Cruncher wrote: I'm not sure if it was the season of the famous 75-0 defeat, or maybe the year we got trounced at Cardiff, but Eddie Hemmings, gleeful as ever at Wigan having problems, asked if we were a club in decline, and Phil Clarke replied something like: "It's not that they're a club in decline, it's just that their current crop of players are not good enough."
Well most came through in 2003 when we had dreadful injuries and the reaching of the Grand Final made all seem rosy. But at the end of 2004 when literally ALL the experience Wigan had left at once, things went downhill and fast!
I sometimes wonder though that things could have been a lot different had Mike Gregory not fallen ill.

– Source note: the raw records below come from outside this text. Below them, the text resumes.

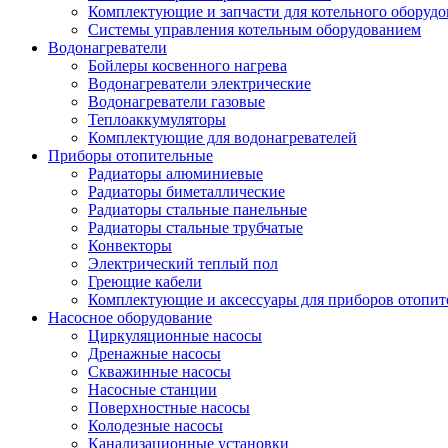
Комплектующие и запчасти для котельного оборудо
Системы управления котельным оборудованием
Водонагреватели
Бойлеры косвенного нагрева
Водонагреватели электрические
Водонагреватели газовые
Теплоаккумуляторы
Комплектующие для водонагревателей
Приборы отопительные
Радиаторы алюминиевые
Радиаторы биметаллические
Радиаторы стальные панельные
Радиаторы стальные трубчатые
Конвекторы
Электрический теплый пол
Греющие кабели
Комплектующие и аксессуары для приборов отопи
Насосное оборудование
Циркуляционные насосы
Дренажные насосы
Скважинные насосы
Насосные станции
Поверхностные насосы
Колодезные насосы
Канализационные установки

A Grand Final and a Challenge Cup Final in his short time as coach, albeit both lost, was a remarkable achievement.
Bilko wrote:Well most came through in 2003 when we had dreadful injuries and the reaching of the Grand Final made all seem rosy. But at the end of 2004 when literally ALL the experience Wigan had left at once, things went downhill and fast!
I sometimes wonder though that things could have been a lot different had Mike Gregory not fallen ill. A Grand Final and a Challenge Cup Final in his short time as coach, albeit both lost, was a remarkable achievement.
I think we'll always wonder what would have happened if Greg had stayed fit and healthy and kept the coaching job at Wigan. After the guy was first appointed, he could barely give an interiew without getting tearful - that was what coaching Wigan meant to him. Little wonder it bled into the players and they went on that incredible winning streak that took them from mid-table mediocrity to a Grand Final (before they were really ready for one, if we're honest).
Alas, it was not to be.
But it may be that RL historians will look back on that brief period, and identify the tragedy of Mike's sudden illness as being a key factor in Wigan's mid-2000s decline. It really knocked the club for six, in many different ways.
Joined: May 27 2003 Posts: 20428 Location: educating League Freak on all things rugby league
Cruncher wrote:I think we'll always wonder what would have happened if Greg had stayed fit and healthy and kept the coaching job at Wigan. After the guy was first appointed, he could barely give an interiew without getting tearful - that was what coaching Wigan meant to him. Little wonder it bled into the players and they went on that incredible winning streak that took them from mid-table mediocrity to a Grand Final (before they were really ready for one, if we're honest).
Alas, it was not to be.
But it may be that RL historians will look back on that brief period, and identify the tragedy of Mike's sudden illness as being a key factor in Wigan's mid-2000s decline. It really knocked the club for six, in many different ways.
I personally think it was a key factor, we went from a club back on the up to a club spiralling out of control within a few short months.
Unofficially the most boring poster on Cherry and White.
Joined: May 27 2003 Posts: 20428 Location: educating League Freak on all things rugby league
AJ wrote:It was THE factor. Everything went wrong once Greg fell ill. Its a tragedy that we will never know what we could have achieved.
Combined with the appointment of Millward, if someone could have built on the foundations laid rather than instantly destroy the moral and togetherness of the team, the story may well have been very different.
Unofficially the most boring poster on Cherry and White.
Joined: Feb 13 2008 Posts: 445 Location: Egham-ish
Until the day I found out he'd passed, I never stopped hoping that Greg was going to get better and come back. Sentimentality can easily cloud one's thinking, but I really do think he would have gone on to be one of the great Wigan coaches.
"I have this system where I support England first, then the other Home Nations, then the rest of the Commonwealth, then the rest of the World, then France."